Rourke’s cast is successfully lean with just the four named citizens skillfully deployed about Lucy Osborne’s set to conjure crowd scenes. The pitch of the crowd’s hunger-fuelled anger — and the mounting hostilities between them and proud Coriolanus — leads most productions towards shouting. But rather than the generalized rage and loss of control that shouting creates, Rourke maintains tension by keeping a lid on everything.

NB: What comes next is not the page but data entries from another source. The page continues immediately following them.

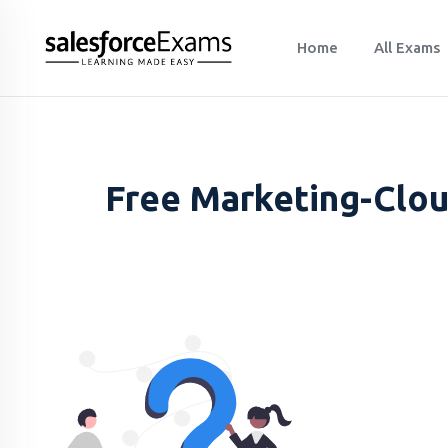
Home
All Exams
Free Marketing-Clou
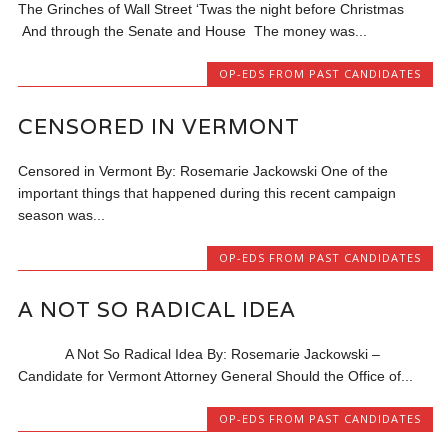
The Grinches of Wall Street ‘Twas the night before Christmas
And through the Senate and House The money was...
OP-EDS FROM PAST CANDIDATES
CENSORED IN VERMONT
Censored in Vermont By: Rosemarie Jackowski One of the
important things that happened during this recent campaign
season was...
OP-EDS FROM PAST CANDIDATES
A NOT SO RADICAL IDEA
A Not So Radical Idea By: Rosemarie Jackowski –
Candidate for Vermont Attorney General Should the Office of...
OP-EDS FROM PAST CANDIDATES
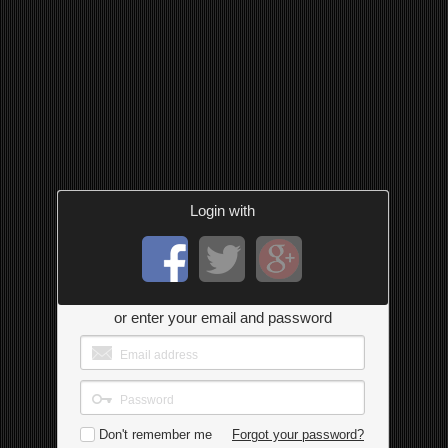
Login with
or enter your email and password
Don't remember me
Forgot your password?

As a result, characters’ reasonings are unusually clear and the all-important urgency and dramatic momentum is sustained.
That’s epitomized by Hiddleston’s performance. Out goes roaring military might, the thunderous soldier, and in comes the diamond-bright gleam of attack-ready energy. Yet from the few tiny glimpses of the power he’s keeping damped down, the threat of what Coriolanus will unleash remains ever-present, adding immeasurably to his all-important status. Not blowing his stack too early makes him appear far more dangerous and exciting to watch.
Furthermore, Hiddleston fascinatingly makes Coriolanus a man who chooses not to listen rather than someone shouting too loud to hear. With his thought processes so legible, his arrogance becomes less of a foregone conclusion and, therefore, properly tragic.
The control of stagecraft is everywhere apparent, not least in the added, silent scene in which Coriolanus, released from public display and privately exhausted from battle, stands alone. Caught center-stage in Mark Henderson’s ferocious white light, water from high above the set surges down onto Hiddleston’s bloody body, spraying into the dark like sparks off steel. A magnificent image in its own right, it’s actually making audiences see and feel the character’s brutally defiant self-determination.
The control of transitions — metallic stings in a threatening soundscape, fleet video imagery maintaining danger throughout — allow Rourke to place long-held moments of high drama arising from detailed character work.
In the scene where Coriolanus surrenders to Tullus Aufidius, she makes tension rocket by adding a soldier with dagger drawn in full view of all but to Coriolanus, the soldier stealthily ever-ready to knife the intruder at the slightest flicker of command from Fraser’s unblinking eyes. From there, the extended, moment-by-moment, heart-in-mouth calibration of the two men’s capitulation from foe to friend becomes simply riveting.
Elliot Levey and Helen Schlesinger’s double-act of crisply dressed, knowing schemers Brutus and gender-switched Sicinius brings welcome laughs to the plotters, while the late dismissal of Menenius is all the more touching for Mark Gatiss’s preceding superciliousness.
Coriolanus’s match, however, is his mother Volumnia, brought to coruscating life by Deborah Findlay. Her commanding maternal pride, held beautifully in opposition by Birgitte Hjort Sørenson as Coriolanus’s wife Virgilia, is both the making and the ruin of her son, a duality constantly made plain by Findlay, who positively burns with zeal. In the second half, rendered here as a staunchly fierce chamber drama, Findlay’s laser-like impassioned plea to him to spare Rome holds the audience rapt.
The combination of Hiddleston’s work in “Thor” plus worldwide cinema screenings in January 2014 (via the National Theater’s NT Live program) will boost audiences. Traditionally, this Shakespeare tragedy is more admired than enjoyed, but a production of such distilled power — Rourke’s finest achievement to date at the Donmar, which she had led since last year — is highly likely to change that.